In mid-March when the Jets were deciding whether to make a trade for Tebow, head coach Rex Ryan and special teams coordinator Mike Westhoff were talking about the intrinsic pieces surrounding that move. The two were brainstorming possible roles for Tebow when Ryan brought up the possibility that Tebow could be the special protector on the punt team. Westhoff didn’t wait long to give his response.
“Rex asked me if he’d be able to do it here. We both simultaneously said we could use him here. He can give you so many problems. It’s a little bit like when we had with Brad Smith because he gives you problems, but I think this is a little bit better. I’ve done it several times over the year where I’ve had guys like this,” Westhoff said. “This is a good spot for him, it presents problems for people.”
It is a transition for Tebow, who said that he’s never played special teams before. But there is clearly an intensity from him in trying to learn the new position, with fellow quarterback Mark Sanchez even commenting that his backup “was sprinting down the field like a monster.”
“I got more comfortable; it’s still pretty new for me. What I’m doing is kind of like being a quarterback out there with our calls, checks, all the moves, fakes. It’s pretty fun,” Tebow said. “I’m getting more used to it every day.”

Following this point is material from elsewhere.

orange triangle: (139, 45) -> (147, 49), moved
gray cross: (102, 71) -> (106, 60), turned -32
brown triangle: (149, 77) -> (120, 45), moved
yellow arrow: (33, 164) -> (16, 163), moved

Tebow steps into the role Smith vacated last summer as the Jets’ Wildcat quarterback and on the punt teams as the special protector. Lined up several yards in front of the punter, Tebow can merely step in front during the long snap and either run a designed keep or pass out of the formation in what would be a trick play.

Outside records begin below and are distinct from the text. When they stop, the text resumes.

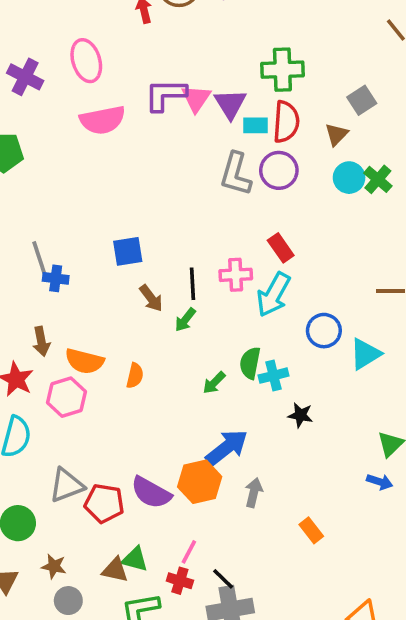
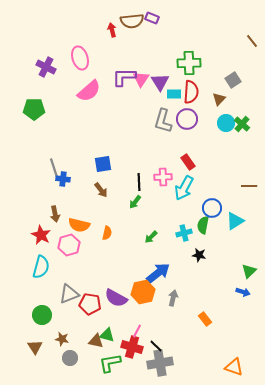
pink semicircle: (102, 120) -> (89, 91), turned -30
brown arrow: (151, 298) -> (101, 190), moved
green semicircle: (250, 363) -> (203, 225), moved
red cross: (180, 581) -> (132, 347), size x1.5

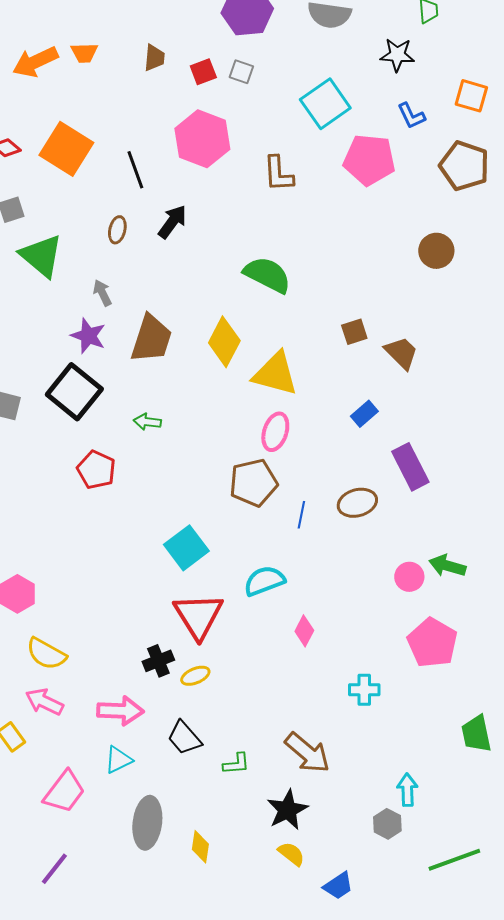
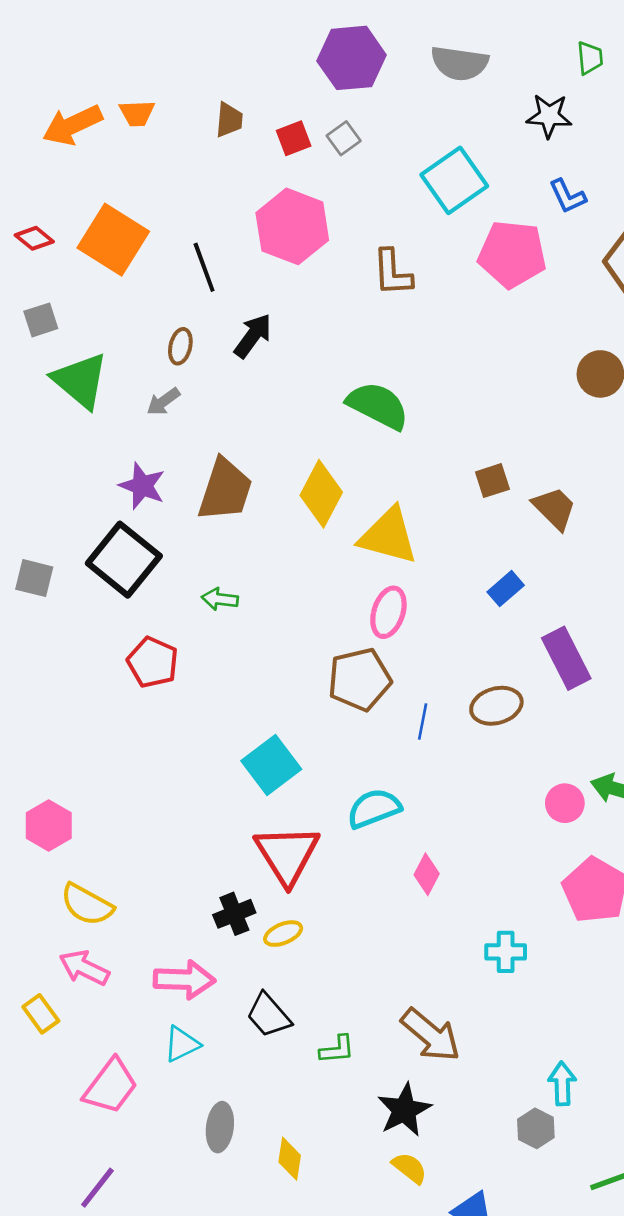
gray square: (241, 72) -> (344, 138), turned 35
gray arrow: (102, 293) -> (163, 402), moved, turned -100
gray ellipse: (147, 823) -> (220, 1127), size x0.7

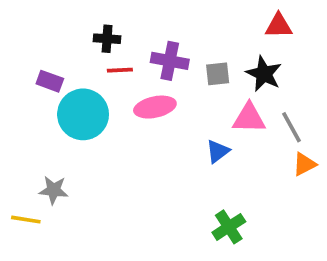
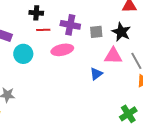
cyan circle: (83, 114) -> (23, 54), size x0.7
green cross: (229, 227) -> (128, 114), moved

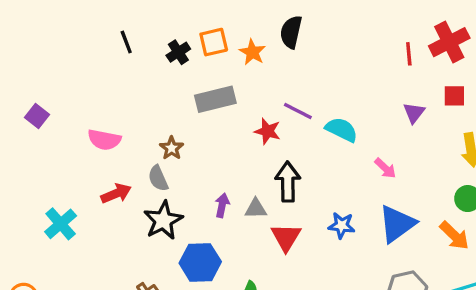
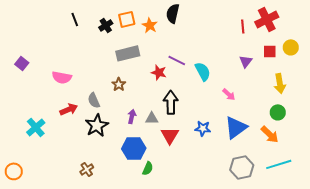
cyan semicircle: (342, 130) -> (203, 71), turned 36
brown star: (172, 148) -> (119, 84), moved
blue hexagon: (200, 262) -> (134, 148), moved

The Jets haven’t had that flexibility since the athletic and versatile Smith left for Buffalo last summer. Tebow brings a bigger frame and stronger and more accurate arm than Smith ever showcased. Those possibilities were brought up by Westhoff before the Jets agreed to trade a fourth-round pick to Denver to acquire Tebow.
“We were talking about it, brainstorming: ‘How does he fit?’ It was pretty simple really; that was an easy decision where to use him,” Westhoff said.

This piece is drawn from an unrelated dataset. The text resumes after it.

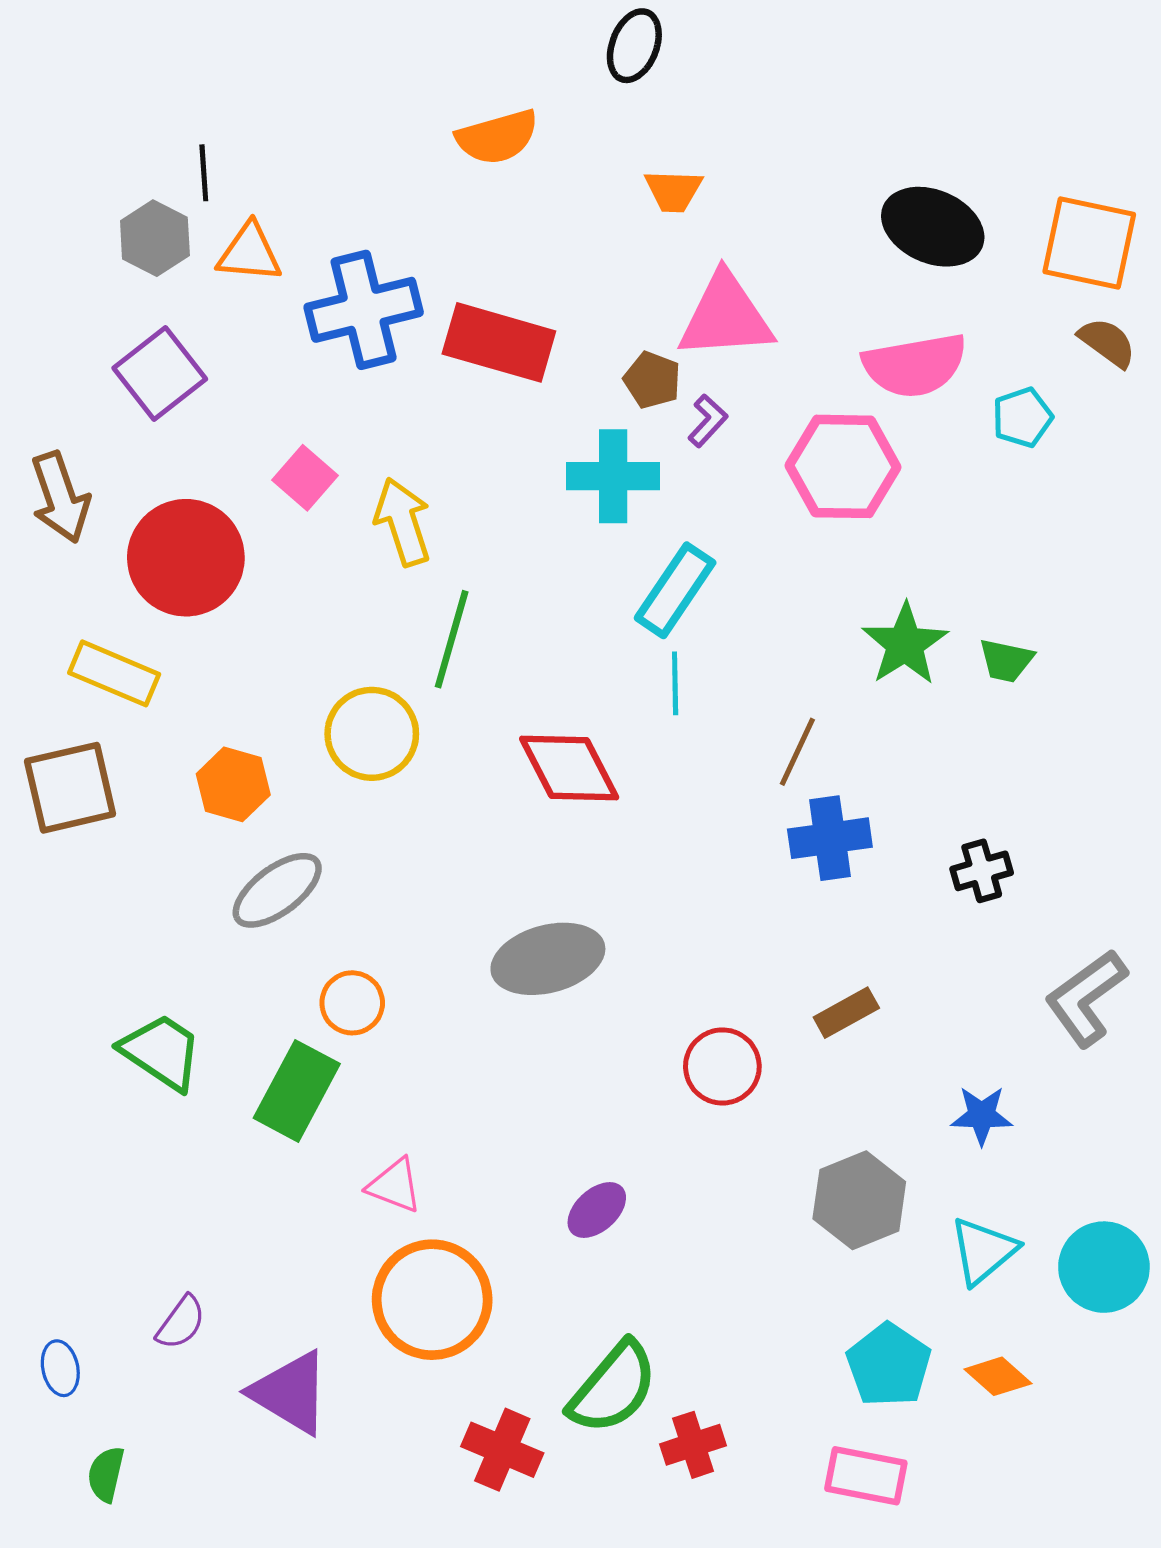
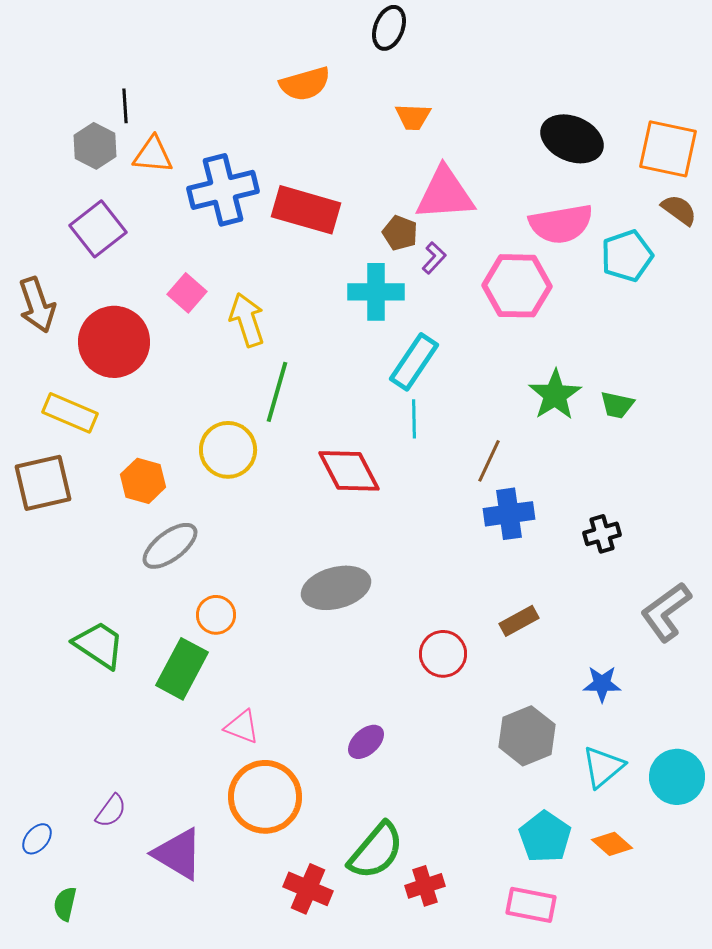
cyan pentagon: (1022, 417) -> (627, 256), size x1.4
blue ellipse: (60, 1368) -> (37, 839), turned 52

Given Tebow’s stature in the league, it wouldn’t surprise anyone to see a player take a cheap shot at Tebow while on special teams duty. It is a risk that Westhoff isn’t running away from.
“I’m not trying to hide it; we’re letting people know to be ready,” Westhoff said. “In my mind, I see a football player. It’s not some crazy role where we’re going to ask him to do something crazy. It’s a very viable role.”